Laboratory tests alone are not conclusive but can help distinguish sarcoidosis from other diseases. In our case, the serum ACE level was slightly higher than normal, but this level is elevated in only 23.5% of patients with sarcoidosis25). Further, an elevated ACE level is not specific and is observed in other disease conditions involving the spinal cord, such as tuberculosis1,22). Neuromyelitis optica (NMO) is also an important cause of demyelinating spinal cord lesions extending over three vertebral segments. Approximately 90% of patients with NMO are positive for aquaporin-4 antibodies15). MRI is a useful technique for diagnosing sarcoidosis. The most common MRI finding is leptomeningeal enhancement, which is observed in 40-67% of patients with neurosarcoidosis12,15). Other MRI findings include patchy intraparenchymal enhancement, an increased T2 signal indicative of cord edema, and cord atrophy. Enhancing dural lesions are relatively uncommon22). However, it is very difficult to distinguish spinal cord sarcoidosis from tumors, transverse myelitis, tuberculosis, and especially multiple sclerosis10).
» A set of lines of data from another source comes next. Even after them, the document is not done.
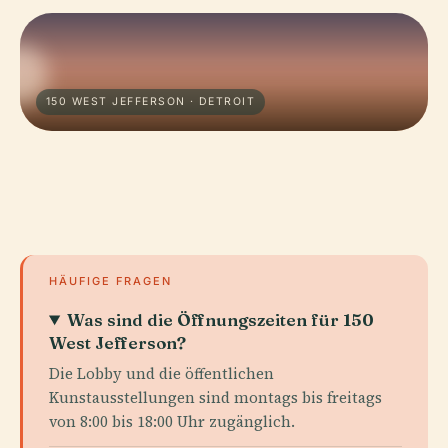
150 WEST JEFFERSON · DETROIT
HÄUFIGE FRAGEN
Was sind die Öffnungszeiten für 150
West Jefferson?
Die Lobby und die öffentlichen
Kunstausstellungen sind montags bis freitags
von 8:00 bis 18:00 Uhr zugänglich.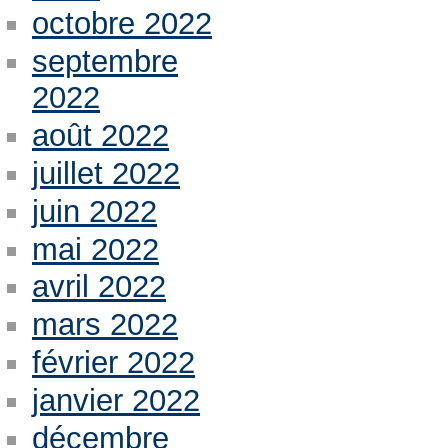
octobre 2022
septembre
2022
août 2022
juillet 2022
juin 2022
mai 2022
avril 2022
mars 2022
février 2022
janvier 2022
décembre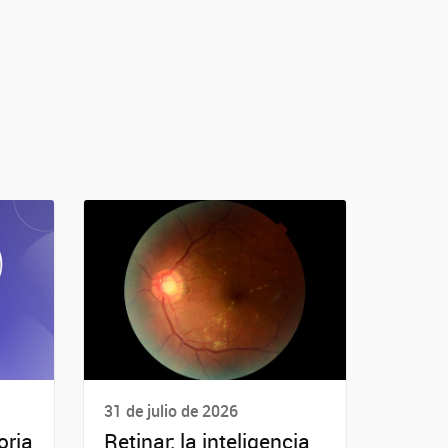
31 de julio de 2026
oria
Retinar: la inteligencia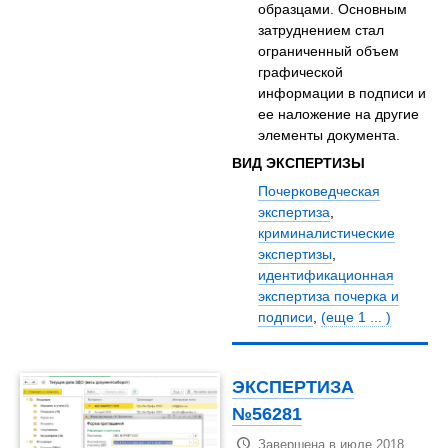
образцами. Основным
затруднением стал
ограниченный объем
графической
информации в подписи и
ее наложение на другие
элементы документа.
ВИД ЭКСПЕРТИЗЫ
Почерковедческая
экспертиза
,
криминалистические
экспертизы
,
идентификационная
экспертиза почерка и
подписи
,
(еще 1 ... )
ЭКСПЕРТИЗА
№56281
Завершена в июле 2018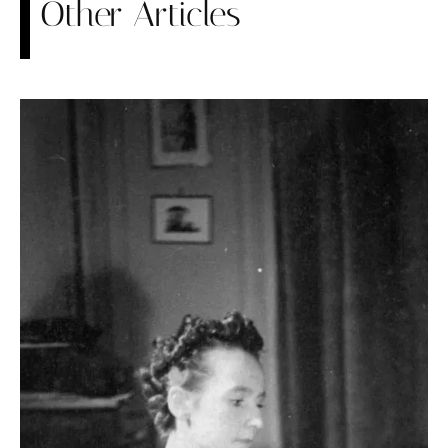
Other Articles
Transverse myelitis, a disorder caused by spinal cord inflammation, is characterized by neurological dysfunction of the motor and sensory tracts on both sides of the spinal cord. In our case, transverse myelitis was less likely because it is characterized by CSF pleocytosis (>10 cells/mm3)17). Multiple sclerosis is a common cause of intramedullary white matter lesions. The lesions observed in multiple sclerosis are usually small and peripheral; therefore, they are associated with asymmetric signs and symptoms. Multiple sclerosis was not highly suspected in our patient because the radiculopathy and peripheral neuropathy symptoms she experienced are not typical presentations of multiple sclerosis18). Interestingly, the patient previously had cervical OPLL that was treated with laminoplasty. Seichi et al.21) performed follow-up MRI at 3 weeks after laminoplasty in >100 patients to determine the frequency of spinal cord swelling with an intramedullary lesion and the possible mechanism of postoperative motor paresis of the upper extremity. We consider postoperative complications a possible reason for the edema and increased signal intensity on MRI. Furthermore, intramedullary enhancement may be indicative of spinal sarcoidosis7).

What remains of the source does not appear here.